On Mon, 27 Jan 2020 at 11:57, Johann du Toit <johann@winkreports.com> wrote:
>
> On Mon, 27 Jan 2020 at 03:28, Tom Lane <tgl@sss.pgh.pa.us> wrote:
> >
> > The stack trace does look the same, but do you have the same triggering
> > condition we identified (that is, fairly wide column values in the
> > subscriber table that are not getting replaced during a
> > logical-replication update? or possibly dropped columns in the
> > subscriber table?)
>
> Thanks Tom.
>
> I don't really think it's the same triggering condition. How wide is
> "fairly wide"?
>
> I also saw in the previous thread you were asking Tomas to show the
> attribute list to check for dropped columns. This is not a long-term
> replication - I'm just trying to do a zero downtime upgrade (which has
> worked fine using pglogical on older postgresql versions).

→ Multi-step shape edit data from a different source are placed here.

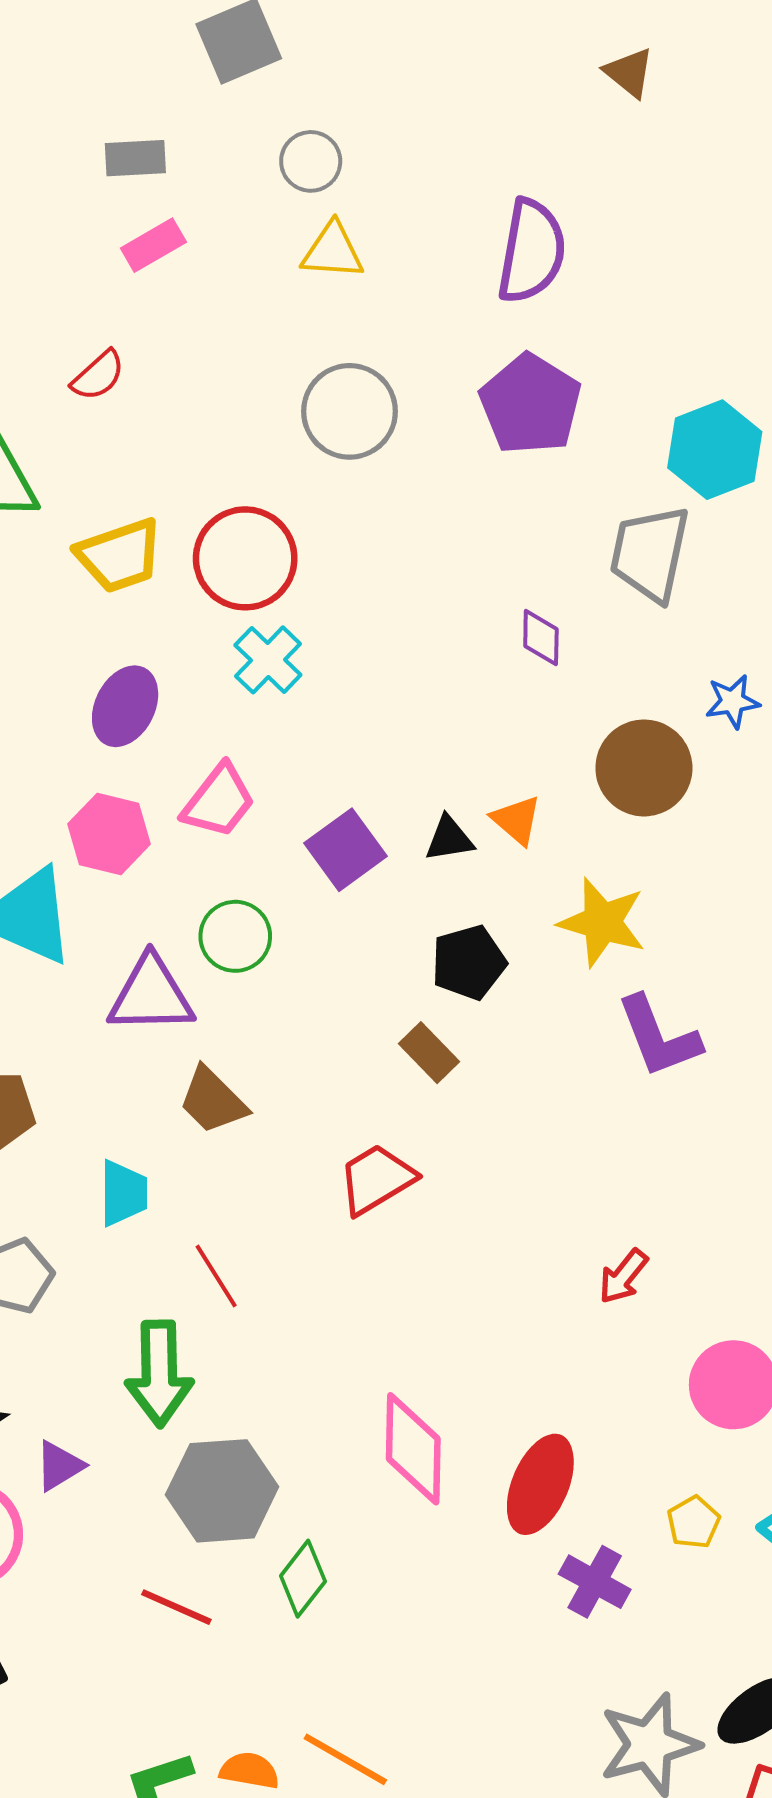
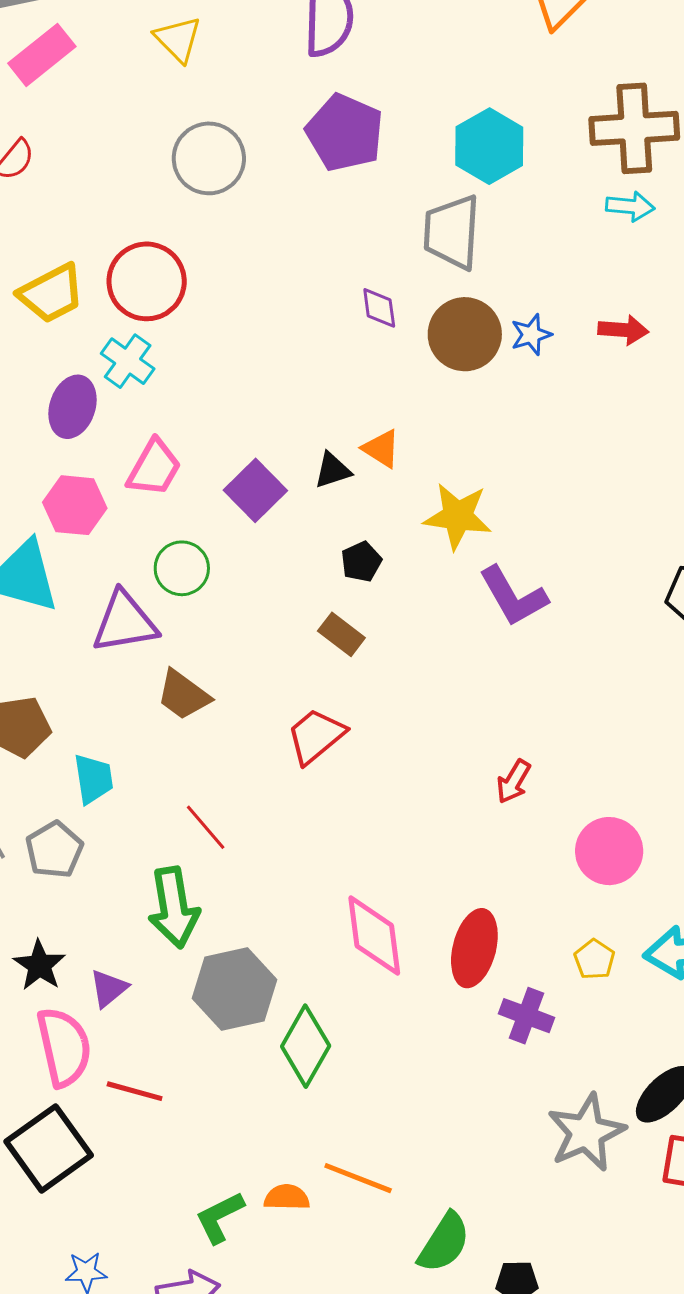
pink rectangle: (153, 245) -> (42, 55), size x1.4
yellow triangle: (333, 251) -> (178, 39), turned 50
cyan cross: (268, 660) -> (128, 361), moved
brown circle: (644, 768) -> (465, 334), moved
black pentagon: (469, 962) -> (361, 562), size x0.7
cyan trapezoid: (123, 1193) -> (93, 779), moved
green diamond: (303, 1579) -> (306, 1046), size x1.4
red line: (176, 1607) -> (135, 1091), moved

So my
> schema from the publisher is exported and loaded into the subscriber
> "fresh" and no schema changes are done at all.
>
> I was able to get a deb package built using a recent V12 Stable source
> snapshot. I'm trying that as I'm typing this - will report back if it
> crashed out as well.
24 hours later and the full replication succeeded using the latest
V12_STABLE branch patch. I did some tests of the larger tables and the
number of records and columns all seem to match.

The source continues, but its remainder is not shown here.